Of course, those pairs were generally a combination of quick feet and broad shoulders. Both Sankey and Bitter, however, are very similar: small, scary quick, very skilled and lefthanded. Bitter may be a step faster (a very small step), but Sankey is probably better off the ball.

Besides wondering what having two initiators behind the cage means for Carolina (it was good having just one back there for Virginia in 2011), the other question is can two freshmen -- with Holman as their guide -- bring the Heels to Foxboro?

There is precedent there. Last year, Duke freshmen Jordan Wolf and Christian Walsh were inserted into the lineup and the Blue Devils made it to the final four. In 2002, Christmas and Yevoli combined for seven points in a heartbreaking overtime loss to the Orange in the semis in Piscataway.

Is North Carolina a Championship Contender?

We know teams that can put up a lot of goals are more likely to make a lot of noise in the post-season. So if the Heels continue the offensive fireworks, I think they're definitely in the conversation. The biggest question, besides what they will do when Galasso gets healthy, seems to be whether they have the athletes on the backline and between the stripes. But with R.G. Keenan playing "make-it-take-it" at the X, maybe it doesn't matter. Creighton's defense-to-offense routine (where was Mark McNeill?) on Sunday was impressive.

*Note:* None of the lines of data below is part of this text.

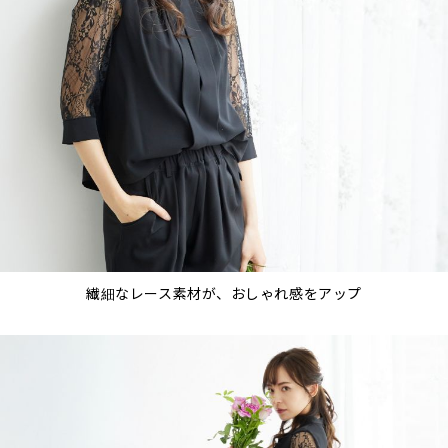
繊細なレース素材が、おしゃれ感をアップ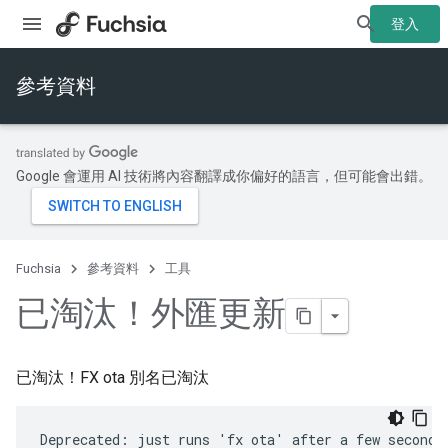
登入
參考資料
Google 會運用 AI 技術將內容翻譯成你偏好的語言，但可能會出錯。
Fuchsia
參考資料
工具
已淘汰！外匯更新
已淘汰！FX ota 別名已淘汰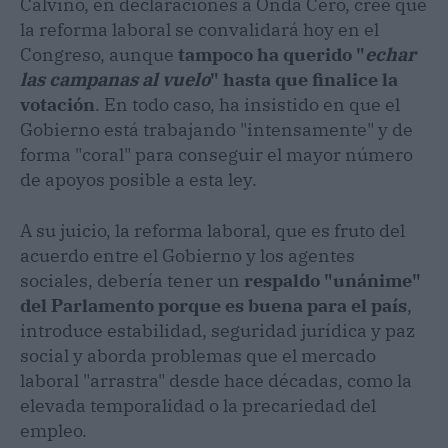
Calviño, en declaraciones a Onda Cero, cree que
la reforma laboral se convalidará hoy en el
Congreso, aunque
tampoco ha querido "
echar
las campanas al vuelo
" hasta que finalice la
votación
. En todo caso, ha insistido en que el
Gobierno está trabajando "intensamente" y de
forma "coral" para conseguir el mayor número
de apoyos posible a esta ley.
A su juicio, la reforma laboral, que es fruto del
acuerdo entre el Gobierno y los agentes
sociales, debería tener un
respaldo "unánime"
del Parlamento porque es buena para el país
,
introduce estabilidad, seguridad jurídica y paz
social y aborda problemas que el mercado
laboral "arrastra" desde hace décadas, como la
elevada temporalidad o la precariedad del
empleo.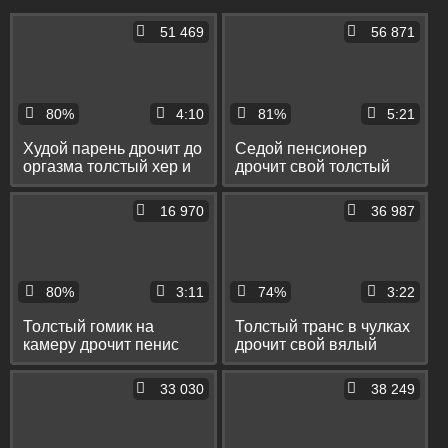
51 469
56 871
80%
4:10
81%
5:21
Худой парень дрочит до
Седой пенсионер
оргазма толстый хер и
дрочит свой толстый
спускает сперму на пол
хер пылесосом и
спускает сперму на пол
16 970
36 987
80%
3:11
74%
3:22
Толстый гомик на
Толстый транс в чулках
камеру дрочит пенис
дрочит свой вялый
вибратором и спускает
член и спускает сперму
на него сперму
на зеркало
33 030
38 249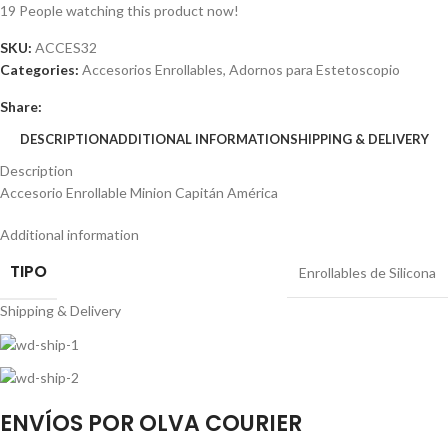
19
People watching this product now!
SKU:
ACCES32
Categories:
Accesorios Enrollables
,
Adornos para Estetoscopio
Share:
DESCRIPTION
ADDITIONAL INFORMATION
SHIPPING & DELIVERY
Description
Accesorio Enrollable Minion Capitán América
Additional information
TIPO
Enrollables de Silicona
Shipping & Delivery
ENVÍOS POR OLVA COURIER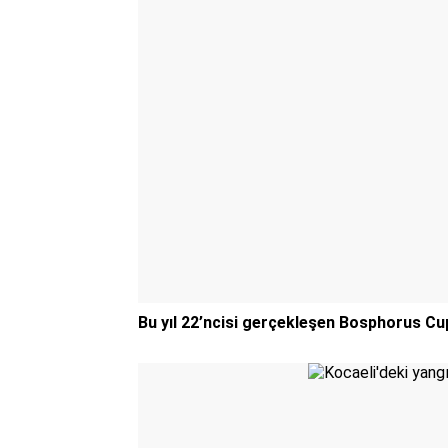
Bu yıl 22’ncisi gerçekleşen Bosphorus Cup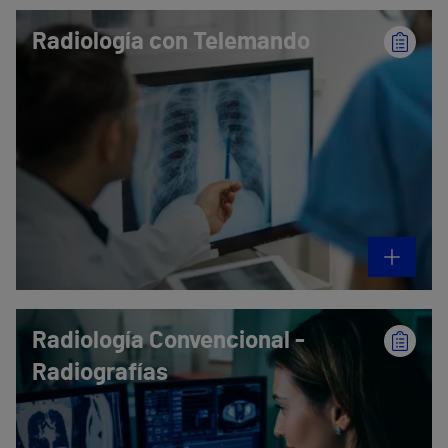
Radiología con Telemando
Radiología Convencional -
Radiografías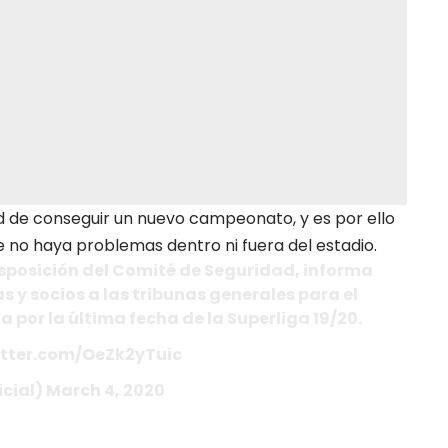
ad de conseguir un nuevo campeonato, y es por ello
que no haya problemas dentro ni fuera del estadio.
isposición del Comité de Seguridad, informa
s y socios a las tribunas generales para el
 por la última fecha de la Superliga 19/20.
witter.com/OeZk2yTuic
icial) March 4, 2020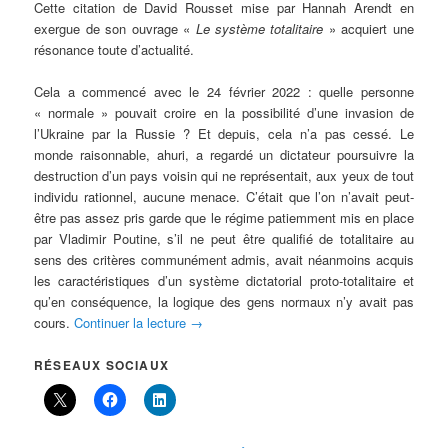
Cette citation de David Rousset mise par Hannah Arendt en
exergue de son ouvrage «
Le système totalitaire
» acquiert une
résonance toute d’actualité.
Cela a commencé avec le 24 février 2022 : quelle personne
« normale » pouvait croire en la possibilité d’une invasion de
l’Ukraine par la Russie ? Et depuis, cela n’a pas cessé. Le
monde raisonnable, ahuri, a regardé un dictateur poursuivre la
destruction d’un pays voisin qui ne représentait, aux yeux de tout
individu rationnel, aucune menace. C’était que l’on n’avait peut-
être pas assez pris garde que le régime patiemment mis en place
par Vladimir Poutine, s’il ne peut être qualifié de totalitaire au
sens des critères communément admis, avait néanmoins acquis
les caractéristiques d’un système dictatorial proto-totalitaire et
qu’en conséquence, la logique des gens normaux n’y avait pas
cours.
Continuer la lecture
→
RÉSEAUX SOCIAUX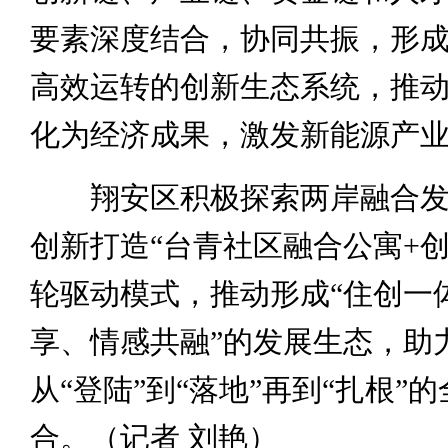
要素深度结合，协同共振，形
高效运转的创新生态系统，推
化为经济成果，激发新能源产
翔安区积极探索两岸融合发
创新打造“台青社区融合公寓+创
轮驱动模式，推动形成“住创一
享、情感共融”的发展生态，助
从“登陆”到“落地”再到“扎根”
合。（记者 刘艳）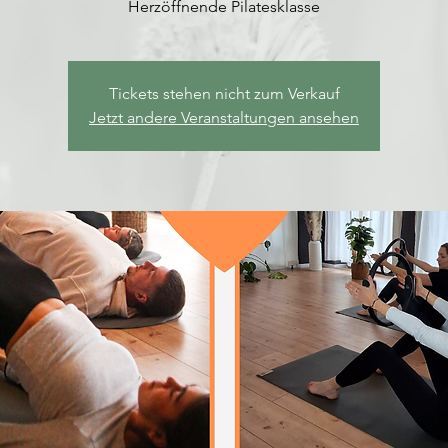
Herzöffnende Pilatesklasse
Tickets stehen nicht zum Verkauf
Jetzt andere Veranstaltungen ansehen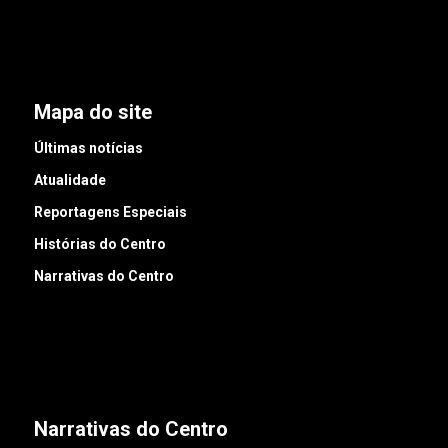
Mapa do site
Últimas notícias
Atualidade
Reportagens Especiais
Histórias do Centro
Narrativas do Centro
Narrativas do Centro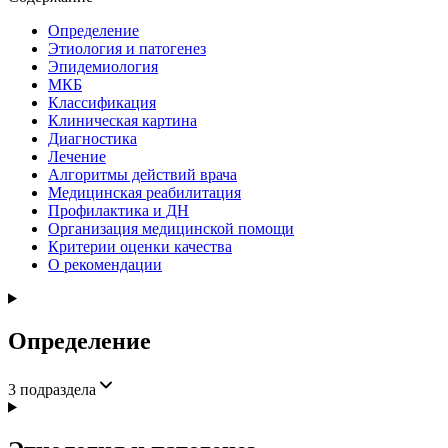
Определение
Этиология и патогенез
Эпидемиология
МКБ
Классификация
Клиническая картина
Диагностика
Лечение
Алгоритмы действий врача
Медицинская реабилитация
Профилактика и ДН
Организация медицинской помощи
Критерии оценки качества
О рекомендации
Определение
3
подраздела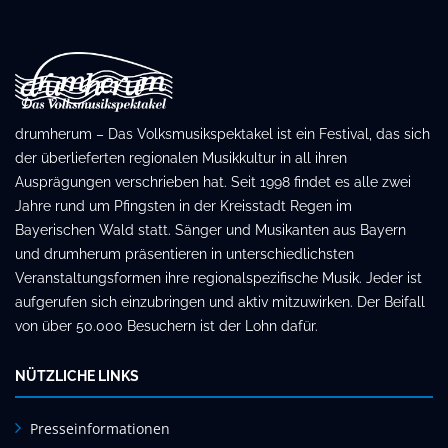
drumherum – Das Volksmusikspektakel ist ein Festival, das sich
der überlieferten regionalen Musikkultur in all ihren
Ausprägungen verschrieben hat. Seit 1998 findet es alle zwei
Jahre rund um Pfingsten in der Kreisstadt Regen im
Bayerischen Wald statt. Sänger und Musikanten aus Bayern
und drumherum präsentieren in unterschiedlichsten
Veranstaltungsformen ihre regionalspezifische Musik. Jeder ist
aufgerufen sich einzubringen und aktiv mitzuwirken. Der Beifall
von über 50.000 Besuchern ist der Lohn dafür.
NÜTZLICHE LINKS
Presseinformationen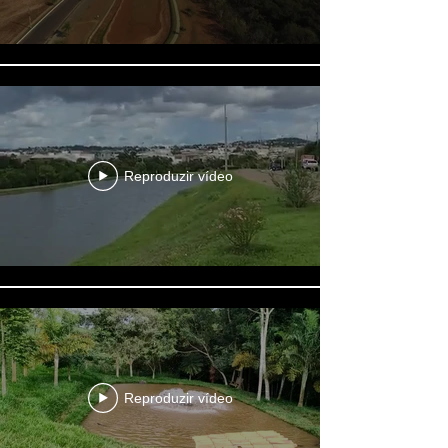
Reproduzir vídeo
Reproduzir vídeo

What's About Johns Hopkins?

Look, I'm not going to abandon the Blue Jays because they lost one game (after coming off two huge wins) to a motivated Carolina team. But I will say that I worry about this Johns Hopkins squad if they run into a team that can score goals and tilt the possession war in their favor. We all saw what happened in last year's playoffs against Denver.

North Carolina-UVA Preview

Both teams have elite offenses and are going to put up points. Although I think Stanwick's work behind the cage mixed with Rob Emery/Colin Briggs/Ryan Tucker's work up top make the Wahoos a little more versatile.

We also know UVA has a better defense than the Heels (I can't say enough about Matt Lovejoy), while UNC has a significant advantage at the face-off.

But I think the biggest challenge for the Heels, even playing at home, is whether they can shake the whole ACC older brother thing the Cavs have had over them. Since 2007, the 'Hoos have won all five meetings by a combined six goals. Even in 2009, when Billy Bitter turned Ken Clausen's ankles into silly putty in the Meadowlands, the Heels couldn't pull it out. If UNC is going to make their first final four since 1993, getting over the Virginia hump seems like a good place to start.